/---

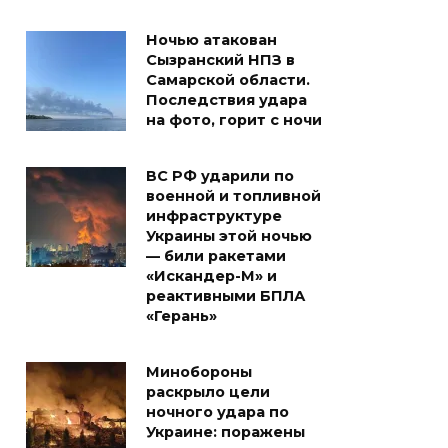
Ночью атакован
Сызранский НПЗ в
Самарской области.
Последствия удара
на фото, горит с ночи
ВС РФ ударили по
военной и топливной
инфраструктуре
Украины этой ночью
— били ракетами
«Искандер-М» и
реактивными БПЛА
«Герань»
Минобороны
раскрыло цели
ночного удара по
Украине: поражены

\---

Using the material above, report each line where "удара" occurs.

Последствия удара
ночного удара по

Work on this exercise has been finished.